La tournée
 
L'activité s'effectuait souvent en famille, avec les enfants qui apprenaient le métier et les itinéraires. Souvent, les neveux roulaient la campagne avec l'oncle. Si on ne roule pas en famille on roule entre gens du même village.
Sur les 53 permis délivrés en 1863 par la préfecture du Doubs, 20 l'ont été en faveur de ressortissants des Hautes-Pyrénées et de la Haute-Garonne. Ils arrivaient des villages de Boutx (6), de Cuguron (3), de Ferrère (2), de Ardiège (2), du Haut et Bas Nistos, de Ourde ou encore de Ore. Dans les années qui suivent, on retrouve les mêmes noms : les Battmalle (Guillaume, Jean, Louis) de Boutx, les Sarrat (Jean-Baptiste, François...) de Cuguron. On peut citer encore les Nouguès de Boutx. Les Pyrénéens rencontrent les colporteurs comtois, les uns et les autres s'arrangent pour ne pas vendre les mêmes marchandises.
 
Dans la balle du colporteur
 
De constitution solide, le colporteur porte sur ses épaules une balle, souvent une caisse ouvrante munie de casiers où sont rangés les produits proposés (images, lunettes, articles de Paris...), tels  les « montreurs de Saint-Hubert », qui au fond de leurs petites armoires de sapin, découvrent une image du saint. La charge varie entre 40 et 60 kilogrammes. Les plus fortunés trafiquent avec un mulet bâté.

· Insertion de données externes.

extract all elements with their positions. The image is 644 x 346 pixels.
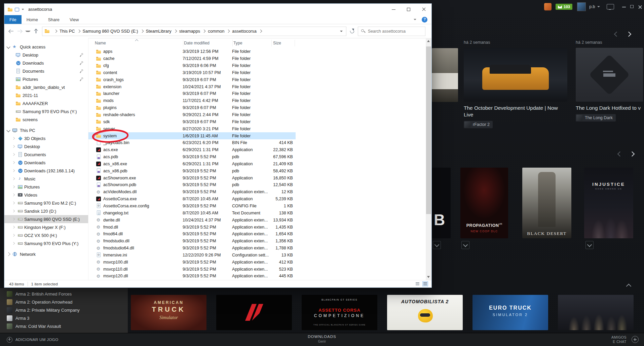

Ils apportent les objets produites par la ville: petits livres (almanachs ou livrets de la bibliothèque bleue), quincailleries, mercerie et étoffes de couleurs pour les coquettes villageoises, bibeloterie religieuse, ou encore des graines ... Le colporteur de librairie est un cas à part. Les petits livrets qu'ils répandent contribuent à faire naître chez les villageois un besoin de lecture. Il  distribue les almanachs imprimés dans l'été, avant les fêtes de Noël et offre ainsi aux paysans l'accès au savoir.
 
Le parcours de Michel Guillaume, originaire de Salechau (Hautes-Pyrénées) en 1854
 
Agé de 20 ans, le 14 mars, il obtient un permis pour la Haute-Garonne, le 24 mars il était à Toulouse, le 27 mars à Nîmes, le 4 avril dans la Drôme, le 12 avril dans le Rhône, le 20 avril dans l'Ain, le 21 à Mâcon ; le 1er mai, il atteint le Jura ; le 22 mai, il est dans le Doubs, il revient dans le Jura le 7 juillet ; le 28 juillet il obtient un nouveau passeport pour le Doubs. Colporteur d'été, il colporte seulement à la belle saison. De la Haute-Garonne, par Toulouse, il gagne le Doubs en remontant la vallée du Rhône.
 
La fin du métier
 
On a pu estimer à plus de 5 000 les colporteurs de librairie vers 1850. Il n'en restait que 500 en 1871. D'une manière générale, le chemin de fer, les tracasseries policières du Second Empire, qui avait créé la fameuse commission du contrôle du colportage en 1852, ont porté de rudes coups à ces marchands nomades. Certains continueront à colporter, signe d'un temps nouveau, en empruntant le chemin de fer.
 
Pour en savoir plus
 
- Darmon (Jean-Jacques), Le colportage de librairie sous le Second Empire, Plon, 1972.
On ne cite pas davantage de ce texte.